Light in Our Dwellings

Our modern industrial culture is powered by greed and lust and pride. Beyond the bigger issues of power and control, it is, for most people, all about the acquisition of money and stuff. Both of those things are necessary, of course, to some degree, but not nearly to the degree that Industrialism conditions us to believe and desire. Materialistic modern man is never satisfied. He never has enough. How much is enough anyway? A little bit more. Always, a little bit more. Like that modern bumper sticker says: “He who dies with the most, wins.”

One of the bitter fruits of this insatiable quest for more (and newer and bigger and better) has been the disintegration and near destruction of the family.

When fathers leave their homes each day to travel to a job and work many hours in a factory (or some facsimile of a factory), the family suffers. When a father’s work regularly takes him away from his family for days at a time, that family suffers more. When fathers come home, bring their office work with them, and further neglect their families, the problem is compounded. Children are shortchanged. Marriages are stressed, often to the point of breaking.

Worse yet is when mothers forsake their domestic calling and go to work outside their homes, often as the helpmeet of men other than their husbands. No daycare facility can properly substitute for a parent. Government schooling will never be able to compare to homeschooling. Television, video games, the internet, and other lonely, meaningless modern amusements are not a suitable substitute for daily parent-child interaction and family activity.

The plain truth, like it or not, is that, in order to succeed in this modern world, on its terms, you must sacrifice your family on the altar of Industrialism.

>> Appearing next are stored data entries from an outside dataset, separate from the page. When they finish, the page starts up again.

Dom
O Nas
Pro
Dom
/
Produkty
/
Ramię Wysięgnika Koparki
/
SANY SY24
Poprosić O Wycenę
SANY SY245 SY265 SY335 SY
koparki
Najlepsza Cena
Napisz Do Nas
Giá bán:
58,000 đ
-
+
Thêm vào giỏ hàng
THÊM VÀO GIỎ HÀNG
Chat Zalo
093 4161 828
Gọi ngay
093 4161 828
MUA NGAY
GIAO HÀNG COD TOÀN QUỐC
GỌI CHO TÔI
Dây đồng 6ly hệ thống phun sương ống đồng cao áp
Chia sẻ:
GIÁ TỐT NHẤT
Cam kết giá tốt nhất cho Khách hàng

Yes, I know that is a harsh thing to say. Many people will disagree with me because the industrial model of family life is seen by the masses as normal and, therefore, good. But it is neither normal nor good. It is the spawn of 19th century Industrialism and a historical aberration. It weakens and destroys families. That is the truth and the truth can hurt. Believe me, I know.

The saddest aspect of this situation is that so many professing Christian families willingly buy into the materialistic hubris of our industrial culture. They fall for that big industrial lie, which is..... You can have it all! And in the pursuit of it all, they fall prey to the many curses of industrialism. Among those curses are perpetual debt, high stress, premature sickness and, more to the point of this missive, hurting, damaged, and ruined family relationships. When this happens, the light dims and the salt looses its savor.

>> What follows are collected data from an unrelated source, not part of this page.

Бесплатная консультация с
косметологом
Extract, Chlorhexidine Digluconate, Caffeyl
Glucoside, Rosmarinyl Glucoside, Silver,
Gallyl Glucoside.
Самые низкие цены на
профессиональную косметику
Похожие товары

I’m convinced that if God’s people are going to be an effective witness to those in the dying industrial culture around us, we must do more than believe in a personal savior, and we must do more than proclaim the good news of Jesus Christ. It is imperative that we also live our lives set apart to God. That does not mean that we can simply Christianize the ungodly industrial model and, in so doing, somehow become immune to it’s pernicious evils. It means we must separate ourselves and our families from the ungodly culture of industrialism.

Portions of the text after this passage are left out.